**Exercise aim:**
Verbatim reproduction of the entries is required; images must be omitted.

**Given records:**

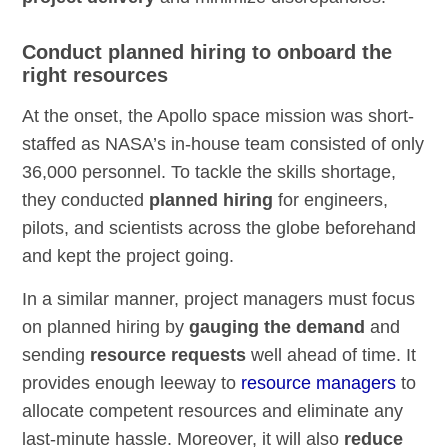
Conduct planned hiring to onboard the
right resources
At the onset, the Apollo space mission was short-
staffed as NASA’s in-house team consisted of only
36,000 personnel. To tackle the skills shortage,
they conducted
planned hiring
for engineers,
pilots, and scientists across the globe beforehand
and kept the project going.
In a similar manner, project managers must focus
on planned hiring by
gauging the demand
and
sending
resource requests
well ahead of time. It
provides enough leeway to
resource managers
to
allocate competent resources and eliminate any
last-minute hassle. Moreover, it will also
reduce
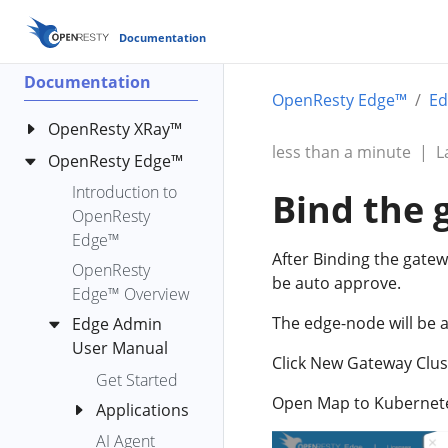
Documentation
Documentation
OpenResty Edge™
Ed
OpenResty XRay™
less than a minute
|
L
OpenResty Edge™
OpenResty XRay
Standard
Introduction to
Bind the 
Analyzers
OpenResty
OpenResty
Edge™
bench-io-
After Binding the gatew
XRay™ Y
create-files
OpenResty
be auto approve.
Language User
Edge™ Overview
c-alloc-fgraph
Reference
The edge-node will be a
Edge Admin
c-count-alloc-
Manual
User Manual
free
Click New Gateway Cluste
OpenResty
c-memory
Get Started
XRay™ YLua User
Open Map to Kubernetes 
c-memory-
Applications
Manual
leak-fgraph
AI Agent
HTTP
OpenResty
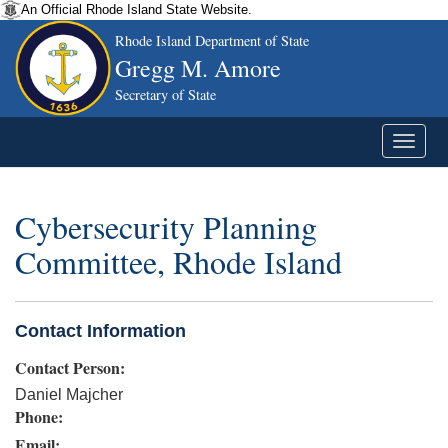
An Official Rhode Island State Website.
Rhode Island Department of State
Gregg M. Amore
Secretary of State
Cybersecurity Planning
Committee, Rhode Island
Contact Information
Contact Person:
Daniel Majcher
Phone:
Email:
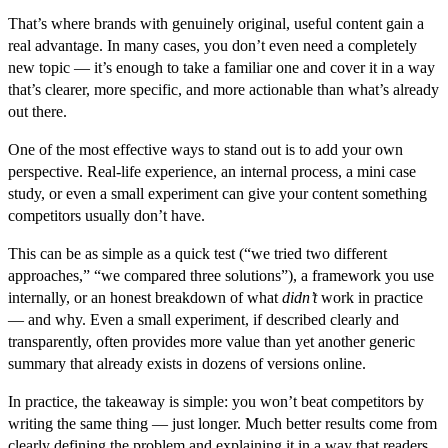
That’s where brands with genuinely original, useful content gain a
real advantage. In many cases, you don’t even need a completely
new topic — it’s enough to take a familiar one and cover it in a way
that’s clearer, more specific, and more actionable than what’s already
out there.
One of the most effective ways to stand out is to add your own
perspective. Real-life experience, an internal process, a mini case
study, or even a small experiment can give your content something
competitors usually don’t have.
This can be as simple as a quick test (“we tried two different
approaches,” “we compared three solutions”), a framework you use
internally, or an honest breakdown of what
didn’t
work in practice
— and why. Even a small experiment, if described clearly and
transparently, often provides more value than yet another generic
summary that already exists in dozens of versions online.
In practice, the takeaway is simple: you won’t beat competitors by
writing the same thing — just longer. Much better results come from
clearly defining the problem and explaining it in a way that readers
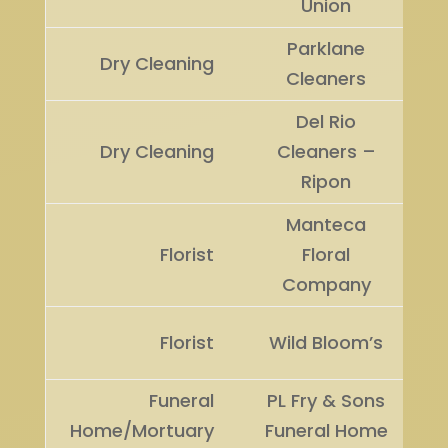
Union
Parklane
Dry Cleaning
Cleaners
Del Rio
Dry Cleaning
Cleaners –
Ripon
Manteca
Florist
Floral
Company
Florist
Wild Bloom’s
Funeral
PL Fry & Sons
Home/Mortuary
Funeral Home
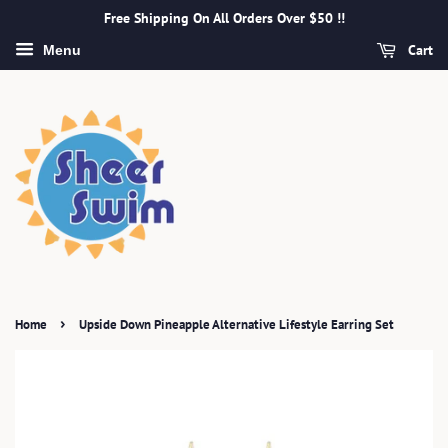
Free Shipping On All Orders Over $50 !!
Cart
Menu
›
Home
Upside Down Pineapple Alternative Lifestyle Earring Set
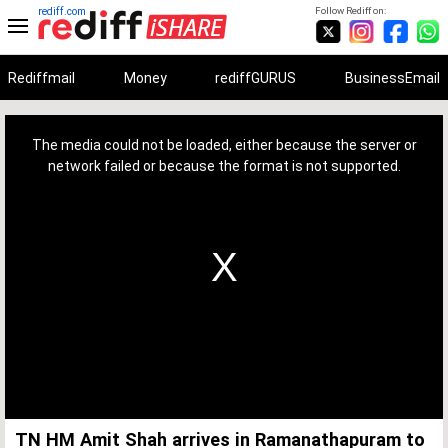
rediff.com
Follow Rediff on:
Rediffmail
Money
rediffGURUS
BusinessEmail
This
is
a
The media could not be loaded, either because the server or
modal
window.
network failed or because the format is not supported.
TN HM Amit Shah arrives in Ramanathapuram to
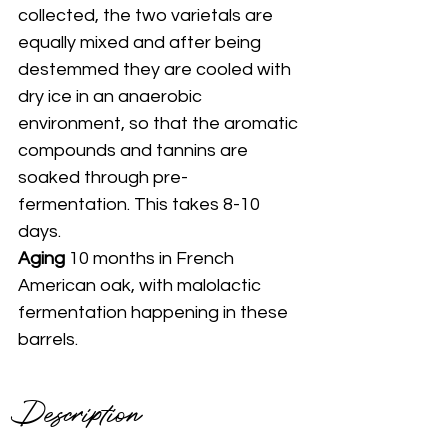
collected, the two varietals are 
equally mixed and after being 
destemmed they are cooled with 
dry ice in an anaerobic 
environment, so that the aromatic 
compounds and tannins are 
soaked through pre-
fermentation. This takes 8-10 
days.
Aging 
10 months in French 
American oak, with malolactic 
fermentation happening in these 
barrels.
Description 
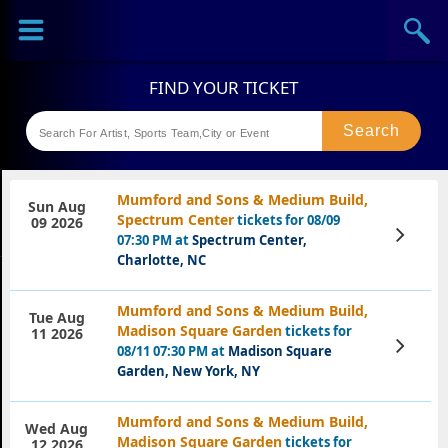
Sports
Concerts
Theaters
Festival
Mumford and Sons & Medium Build,
Sun Aug
Spectrum Center
tickets for 08/09
09 2026
View
07:30 PM at
Spectrum Center,
Tickets
Charlotte, NC
Mumford and Sons & Medium Build,
Tue Aug
Madison Square Garden
tickets for
11 2026
View
08/11 07:30 PM at
Madison Square
Tickets
Garden, New York, NY
Mumford and Sons & Medium Build,
Wed Aug
Madison Square Garden
tickets for
12 2026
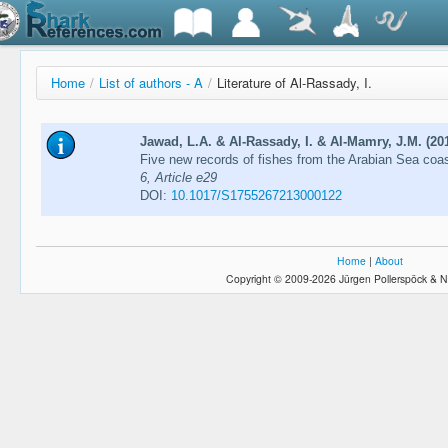
Home
/
List of authors - A
/
Literature of Al-Rassady, I.
Jawad, L.A. & Al-Rassady, I. & Al-Mamry, J.M. (20
Five new records of fishes from the Arabian Sea co
6, Article e29
DOI:
10.1017/S1755267213000122
Home
|
About
Copyright © 2009-2026 Jürgen Pollerspöck & N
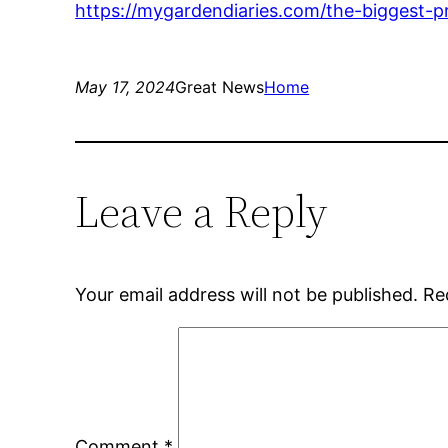
https://mygardendiaries.com/the-biggest-
May 17, 2024
Great News
Home
Leave a Reply
Your email address will not be published.
Re
Comment
*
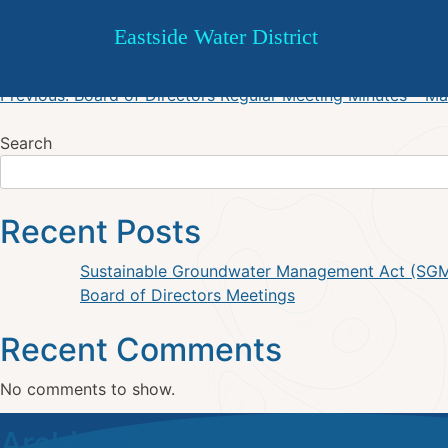
EWD May 22, 2025 Regular 
Skip
Eastside Water District
to
content
Post
Previous:
Board of Directors Regular Meeting Minutes – M
navigation
Search
Recent Posts
Sustainable Groundwater Management Act (SG
Board of Directors Meetings
Recent Comments
No comments to show.
Archives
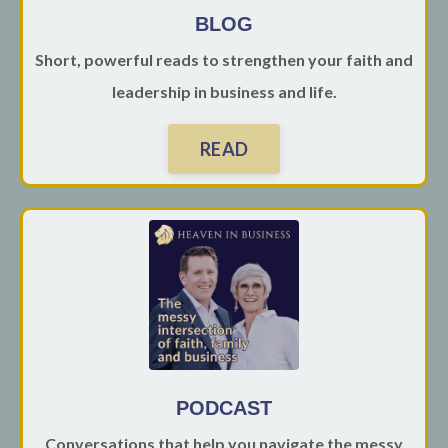
BLOG
Short, powerful reads to strengthen your faith and
leadership in business and life.
READ
PODCAST
Conversations that help you navigate the messy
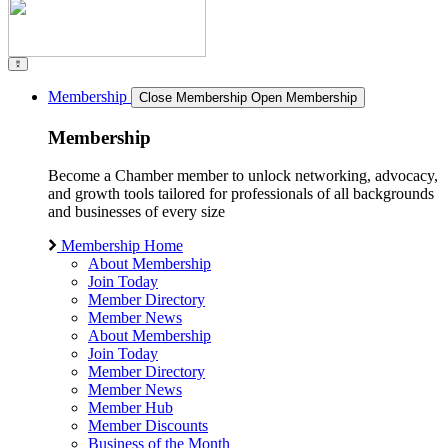
Membership
Close Membership
Open Membership
Membership
Become a Chamber member to unlock networking, advocacy,
and growth tools tailored for professionals of all backgrounds
and businesses of every size
Membership Home
About Membership
Join Today
Member Directory
Member News
About Membership
Join Today
Member Directory
Member News
Member Hub
Member Discounts
Business of the Month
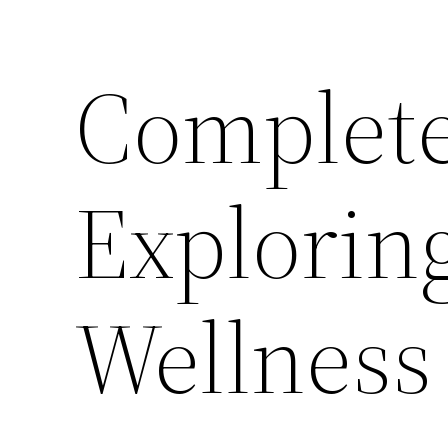
Complete
Explorin
Wellness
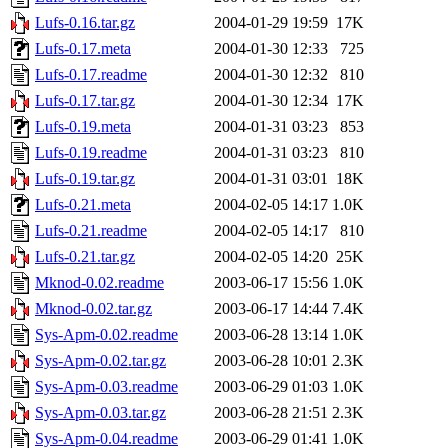
Lufs-0.16.tar.gz
2004-01-29 19:59
17K
Lufs-0.17.meta
2004-01-30 12:33
725
Lufs-0.17.readme
2004-01-30 12:32
810
Lufs-0.17.tar.gz
2004-01-30 12:34
17K
Lufs-0.19.meta
2004-01-31 03:23
853
Lufs-0.19.readme
2004-01-31 03:23
810
Lufs-0.19.tar.gz
2004-01-31 03:01
18K
Lufs-0.21.meta
2004-02-05 14:17
1.0K
Lufs-0.21.readme
2004-02-05 14:17
810
Lufs-0.21.tar.gz
2004-02-05 14:20
25K
Mknod-0.02.readme
2003-06-17 15:56
1.0K
Mknod-0.02.tar.gz
2003-06-17 14:44
7.4K
Sys-Apm-0.02.readme
2003-06-28 13:14
1.0K
Sys-Apm-0.02.tar.gz
2003-06-28 10:01
2.3K
Sys-Apm-0.03.readme
2003-06-29 01:03
1.0K
Sys-Apm-0.03.tar.gz
2003-06-28 21:51
2.3K
Sys-Apm-0.04.readme
2003-06-29 01:41
1.0K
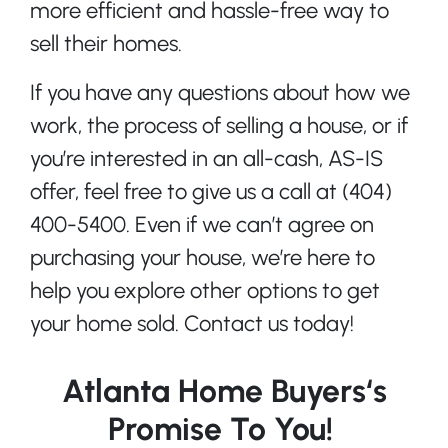
more efficient and hassle-free way to
sell their homes.
If you have any questions about how we
work, the process of selling a house, or if
you’re interested in an all-cash, AS-IS
offer, feel free to give us a call at (404)
400-5400. Even if we can’t agree on
purchasing your house, we’re here to
help you explore other options to get
your home sold. Contact us today!
Atlanta Home Buyers‘s
Promise To You!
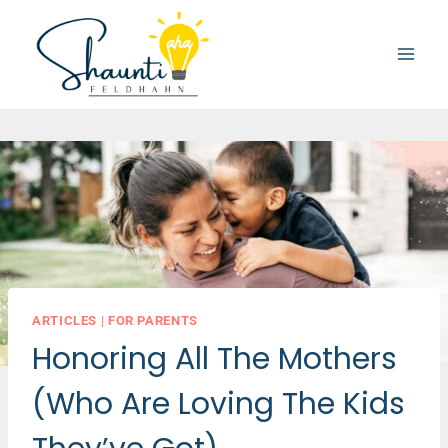
Skip
to
content
ARTICLES
|
FOR PARENTS
Honoring All The Mothers
(Who Are Loving The Kids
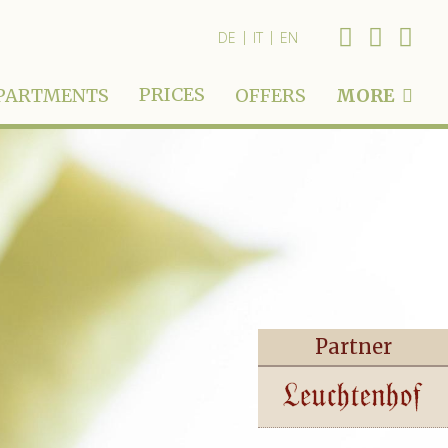
|
|
DE
IT
EN
PRICES
PARTMENTS
OFFERS
MORE
Partner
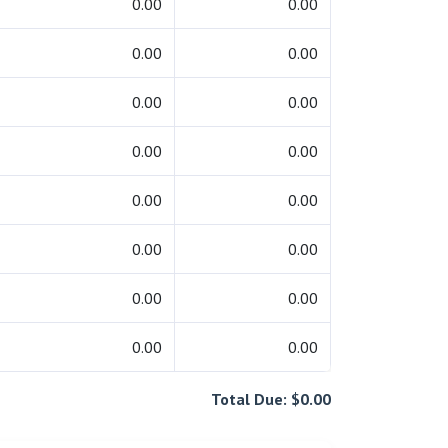
0.00
0.00
0.00
0.00
0.00
0.00
0.00
0.00
0.00
0.00
0.00
0.00
0.00
0.00
0.00
0.00
Total Due: $0.00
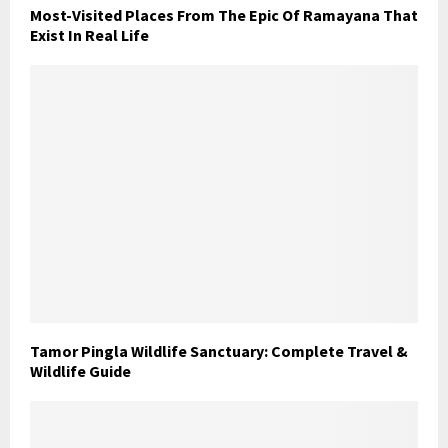
Most-Visited Places From The Epic Of Ramayana That
Exist In Real Life
Tamor Pingla Wildlife Sanctuary: Complete Travel &
Wildlife Guide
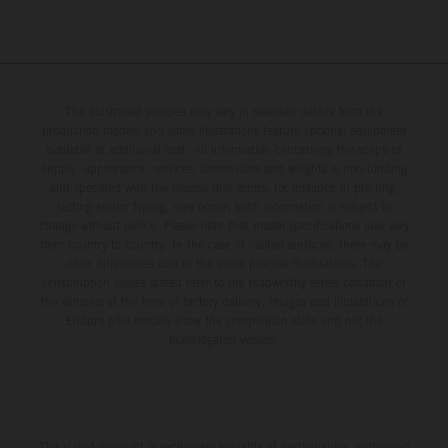
The illustrated vehicles may vary in selected details from the
production models and some illustrations feature optional equipment
available at additional cost. All information concerning the scope of
supply, appearance, services, dimensions and weights is non-binding
and specified with the proviso that errors, for instance in printing,
setting and/or typing, may occur; such information is subject to
change without notice. Please note that model specifications may vary
from country to country. In the case of coated surfaces, there may be
color differences due to the usual process fluctuations. The
consumption values stated refer to the roadworthy series condition of
the vehicles at the time of factory delivery. Images and illustrations of
Enduro bike models show the competition state and not the
homologated version.
The stated discount is exclusively available at participating, authorized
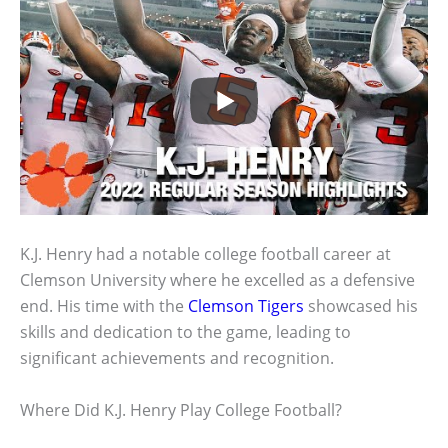
K.J. Henry had a notable college football career at
Clemson University where he excelled as a defensive
end. His time with the
Clemson Tigers
showcased his
skills and dedication to the game, leading to
significant achievements and recognition.
Where Did K.J. Henry Play College Football?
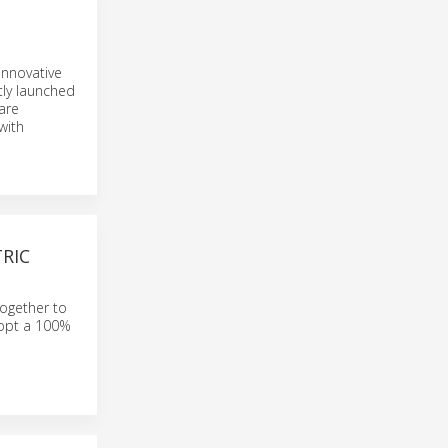
D
innovative
tly launched
are
with
RIC
together to
dopt a 100%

**Exercise output:**
Conduct planned hiring to onboard the
right resources
At the onset, the Apollo space mission was short-
staffed as NASA’s in-house team consisted of only
36,000 personnel. To tackle the skills shortage,
they conducted
planned hiring
for engineers,
pilots, and scientists across the globe beforehand
and kept the project going.
In a similar manner, project managers must focus
on planned hiring by
gauging the demand
and
sending
resource requests
well ahead of time. It
provides enough leeway to
resource managers
to
allocate competent resources and eliminate any
last-minute hassle. Moreover, it will also
reduce
Documentation
Documentation
OpenResty Edge™
Ed
OpenResty XRay™
less than a minute
|
L
OpenResty Edge™
OpenResty XRay
Standard
Introduction to
Bind the 
Analyzers
OpenResty
OpenResty
Edge™
bench-io-
After Binding the gatew
XRay™ Y
create-files
OpenResty
be auto approve.
Language User
Edge™ Overview
c-alloc-fgraph
Reference
The edge-node will be a
Edge Admin
c-count-alloc-
Manual
User Manual
free
Click New Gateway Cluste
OpenResty
c-memory
Get Started
XRay™ YLua User
Open Map to Kubernetes 
c-memory-
Applications
Manual
leak-fgraph
AI Agent
HTTP
OpenResty
An Official Rhode Island State Website.
Rhode Island Department of State
Gregg M. Amore
Secretary of State
Cybersecurity Planning
Committee, Rhode Island
Contact Information
Contact Person:
Daniel Majcher
Phone:
Email:
That’s where brands with genuinely original, useful content gain a
real advantage. In many cases, you don’t even need a completely
new topic — it’s enough to take a familiar one and cover it in a way
that’s clearer, more specific, and more actionable than what’s already
out there.
One of the most effective ways to stand out is to add your own
perspective. Real-life experience, an internal process, a mini case
study, or even a small experiment can give your content something
competitors usually don’t have.
This can be as simple as a quick test (“we tried two different
approaches,” “we compared three solutions”), a framework you use
internally, or an honest breakdown of what
didn’t
work in practice
— and why. Even a small experiment, if described clearly and
transparently, often provides more value than yet another generic
summary that already exists in dozens of versions online.
In practice, the takeaway is simple: you won’t beat competitors by
writing the same thing — just longer. Much better results come from
clearly defining the problem and explaining it in a way that readers
Union
Parklane
Dry Cleaning
Cleaners
Del Rio
Dry Cleaning
Cleaners –
Ripon
Manteca
Florist
Floral
Company
Florist
Wild Bloom’s
Funeral
PL Fry & Sons
Home/Mortuary
Funeral Home
Free Shipping On All Orders Over $50 !!
Cart
Menu
›
Home
Upside Down Pineapple Alternative Lifestyle Earring Set
rediff.com
Follow Rediff on:
Rediffmail
Money
rediffGURUS
BusinessEmail
This
is
a
The media could not be loaded, either because the server or
modal
window.
network failed or because the format is not supported.
TN HM Amit Shah arrives in Ramanathapuram to
collected, the two varietals are 
equally mixed and after being 
destemmed they are cooled with 
dry ice in an anaerobic 
environment, so that the aromatic 
compounds and tannins are 
soaked through pre-
fermentation. This takes 8-10 
days.
Aging 
10 months in French 
American oak, with malolactic 
fermentation happening in these 
barrels.
Description 
Sports
Concerts
Theaters
Festival
Mumford and Sons & Medium Build,
Sun Aug
Spectrum Center
tickets for 08/09
09 2026
View
07:30 PM at
Spectrum Center,
Tickets
Charlotte, NC
Mumford and Sons & Medium Build,
Tue Aug
Madison Square Garden
tickets for
11 2026
View
08/11 07:30 PM at
Madison Square
Tickets
Garden, New York, NY
Mumford and Sons & Medium Build,
Wed Aug
Madison Square Garden
tickets for
12 2026
Home
/
List of authors - A
/
Literature of Al-Rassady, I.
Jawad, L.A. & Al-Rassady, I. & Al-Mamry, J.M. (20
Five new records of fishes from the Arabian Sea co
6, Article e29
DOI:
10.1017/S1755267213000122
Home
|
About
Copyright © 2009-2026 Jürgen Pollerspöck & N
https://mygardendiaries.com/the-biggest-
May 17, 2024
Great News
Home
Leave a Reply
Your email address will not be published.
Re
Comment
*
EWD May 22, 2025 Regular 
Skip
Eastside Water District
to
content
Post
Previous:
Board of Directors Regular Meeting Minutes – M
navigation
Search
Recent Posts
Sustainable Groundwater Management Act (SG
Board of Directors Meetings
Recent Comments
No comments to show.
Archives
BLOG
Short, powerful reads to strengthen your faith and
leadership in business and life.
READ
PODCAST
Conversations that help you navigate the messy
Membership
Close Membership
Open Membership
Membership
Become a Chamber member to unlock networking, advocacy,
and growth tools tailored for professionals of all backgrounds
and businesses of every size
Membership Home
About Membership
Join Today
Member Directory
Member News
About Membership
Join Today
Member Directory
Member News
Member Hub
Member Discounts
Business of the Month
Complete
Explorin
Wellness
Lufs-0.16.tar.gz
2004-01-29 19:59
17K
Lufs-0.17.meta
2004-01-30 12:33
725
Lufs-0.17.readme
2004-01-30 12:32
810
Lufs-0.17.tar.gz
2004-01-30 12:34
17K
Lufs-0.19.meta
2004-01-31 03:23
853
Lufs-0.19.readme
2004-01-31 03:23
810
Lufs-0.19.tar.gz
2004-01-31 03:01
18K
Lufs-0.21.meta
2004-02-05 14:17
1.0K
Lufs-0.21.readme
2004-02-05 14:17
810
Lufs-0.21.tar.gz
2004-02-05 14:20
25K
Mknod-0.02.readme
2003-06-17 15:56
1.0K
Mknod-0.02.tar.gz
2003-06-17 14:44
7.4K
Sys-Apm-0.02.readme
2003-06-28 13:14
1.0K
Sys-Apm-0.02.tar.gz
2003-06-28 10:01
2.3K
Sys-Apm-0.03.readme
2003-06-29 01:03
1.0K
Sys-Apm-0.03.tar.gz
2003-06-28 21:51
2.3K
Sys-Apm-0.04.readme
2003-06-29 01:41
1.0K
more efficient and hassle-free way to
sell their homes.
If you have any questions about how we
work, the process of selling a house, or if
you’re interested in an all-cash, AS-IS
offer, feel free to give us a call at (404)
400-5400. Even if we can’t agree on
purchasing your house, we’re here to
help you explore other options to get
your home sold. Contact us today!
Atlanta Home Buyers‘s
Promise To You!
Skip
to
content
ARTICLES
|
FOR PARENTS
Honoring All The Mothers
(Who Are Loving The Kids
|
|
DE
IT
EN
PRICES
PARTMENTS
OFFERS
MORE
Partner
0.00
0.00
0.00
0.00
0.00
0.00
0.00
0.00
0.00
0.00
0.00
0.00
0.00
0.00
0.00
0.00
Total Due: $0.00
Most-Visited Places From The Epic Of Ramayana That
Exist In Real Life
Tamor Pingla Wildlife Sanctuary: Complete Travel &
Wildlife Guide
The illustrated vehicles may vary in selected details from the
production models and some illustrations feature optional equipment
available at additional cost. All information concerning the scope of
supply, appearance, services, dimensions and weights is non-binding
and specified with the proviso that errors, for instance in printing,
setting and/or typing, may occur; such information is subject to
change without notice. Please note that model specifications may vary
from country to country. In the case of coated surfaces, there may be
color differences due to the usual process fluctuations. The
consumption values stated refer to the roadworthy series condition of
the vehicles at the time of factory delivery. Images and illustrations of
Enduro bike models show the competition state and not the
homologated version.
The stated discount is exclusively available at participating, authorized
K.J. Henry had a notable college football career at
Clemson University where he excelled as a defensive
end. His time with the
Clemson Tigers
showcased his
skills and dedication to the game, leading to
significant achievements and recognition.
Where Did K.J. Henry Play College Football?
D
innovative
tly launched
are
with
RIC
together to
dopt a 100%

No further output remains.